On the other hand, we have included in this Survey the imposition or threatened imposition of unilateral economic sanctions to encourage foreign governments and their nationals to modify their environmental practices, including fishery conservation practices and the preservation of sea turtles. Such sanctions are intended to achieve foreign policy goals, and not commercial or trade objectives.
Finally, we have excluded from this Survey sanctions that are imposed or threatened to be imposed to attain trade or commercial objectives. For example, the use or threatened use of trade sanctions under Section 301 of the Trade Act of 1974, as amended, to encourage foreign governments to provide market access for U.S. goods, is not included.
I. SANCTIONS TARGETED AT INDIVIDUAL COUNTRIES
A. International Emergency Economic Powers Act, as amended ("IEEPA"),
Pub. L. 95-223, Title II, 91 Stat. 1626 (October 28, 1977), as amended, 50 U.S.C.A. §§ 1701-1706 (West 1991 & Supp. 1996)Sections 202 and 203 of this Act authorize the President to take broad measures to regulate financial transactions and trade in order to "deal with any unusual and extraordinary threat which has its source in whole or substantial part outside the United States" to the U.S. national security, foreign policy, or economy of the United States. The President must first declare a national emergency.

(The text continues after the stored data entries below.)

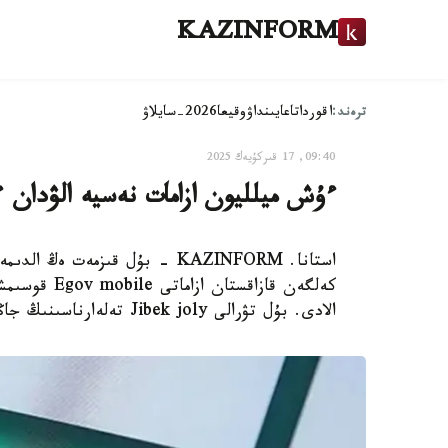
KAZINFORM
ترەند:
اقوردا
تاعايىنداۋ
وقيعا
2026-سايلاۋ
09:40, 17 قىركۇيەك 2025
ءۇش ميلليون ازامات نەسيە الۋدان 
استانا. KAZINFORM - بۇل قىزمە
كەلگەن قازاق
الادى. بۇل تۋرالى Jibek joly تەلەارناسىنىڭ جاڭالىقتار قىزمەتىندە ايتتى.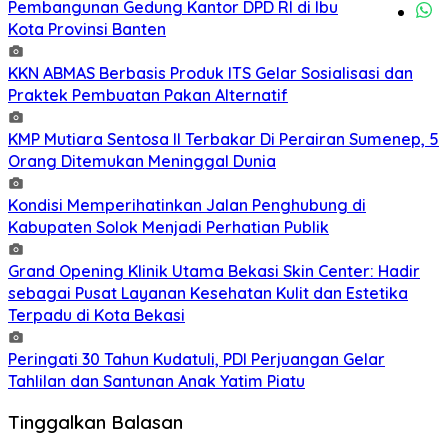
Pembangunan Gedung Kantor DPD RI di Ibu
Kota Provinsi Banten
KKN ABMAS Berbasis Produk ITS Gelar Sosialisasi dan
Praktek Pembuatan Pakan Alternatif
KMP Mutiara Sentosa II Terbakar Di Perairan Sumenep, 5
Orang Ditemukan Meninggal Dunia
Kondisi Memperihatinkan Jalan Penghubung di
Kabupaten Solok Menjadi Perhatian Publik
Grand Opening Klinik Utama Bekasi Skin Center: Hadir
sebagai Pusat Layanan Kesehatan Kulit dan Estetika
Terpadu di Kota Bekasi
Peringati 30 Tahun Kudatuli, PDI Perjuangan Gelar
Tahlilan dan Santunan Anak Yatim Piatu
Tinggalkan Balasan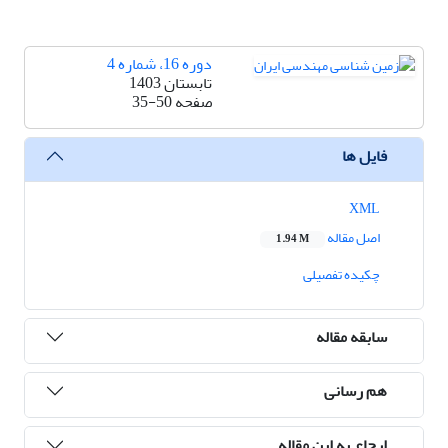
دوره 16، شماره 4
تابستان 1403
صفحه
35-50
فایل ها
XML
اصل مقاله
1.94 M
چکیده تفصیلی
سابقه مقاله
هم رسانی
ارجاع به این مقاله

Trade and financial transaction restrictions invoked under this Act are currently being applied as follows:
- Iranian Sanctions2
The Iranian Transactions Regulations, administered by the Office of Foreign Assets Control ("OFAC"), prohibit U.S. persons from engaging in certain activity related to the development of petroleum resources located in Iran. Exec. Order No. 12957 (3/15/95). The regulations also prohibit most activity, including brokering and financing, related to trade in Iranian goods and services. Exports of goods, technology, and services from the United States to Iran are prohibited. Reexports of certain U.S. origin goods and technology are also prohibited. Investments by U.S. persons in Iran also are prohibited. U.S. persons may not approve or facilitate the performance of any prohibited transaction by a foreign subsidiary of a U.S. firm. Exec. Order No. 12959 (5/6/95)3.
The OFAC Iranian Assets Control Regulations block all property of the Government of Iran and of the Central Bank of Iran within the jurisdiction of the United States. Exec. Order No. 12170 (11/14/79). These regulations have been modified, but the blocking of some assets continues today, and most transactions with respect to such property are prohibited.
- Libyan Sanctions Regulations 4
Economic sanctions imposed on Libya include a prohibition on trade, transportation, travel to Libya, and extensions of credit to the Libyan Government. Exec. Order No. 12543 (1/7/86). The property and interests of the Libyan Government, and persons or organizations acting on its behalf, were also blocked. Most transactions with respect to blocked property are prohibited. Exec. Order No. 12544 (1/8/86). The regulations prohibit essentially all exports of goods, technology and services from the United States to Libya, either directly or through third countries. Exports of U.S. goods through third countries are permitted, except for application in the Libyan petroleum sector, if the goods will be substantially transformed in the third country, or will form part of the inventory of a distributor whose sales are not predominantly to Libya. Imports of Libyan origin goods into the United States also are prohibited, with minor exceptions.
B. Trading With The Enemy Act, as amended ("TWEA"),
Act of October 16, 1917, c. 106, 40 Stat. 415, as amended,
50 U.S.C.A. App. §§ 1-44 (West 1990 & Supp. 1996)Section 5 of this Act prohibits trade with "the enemy" during time of war. However, the scope of the authority granted to the President under this Act had been used to control transactions during peacetime. Congress amended the Act in 1977 to limit the President's authority to wartime, but authorized the continuation of trade restrictions invoked prior to 1977.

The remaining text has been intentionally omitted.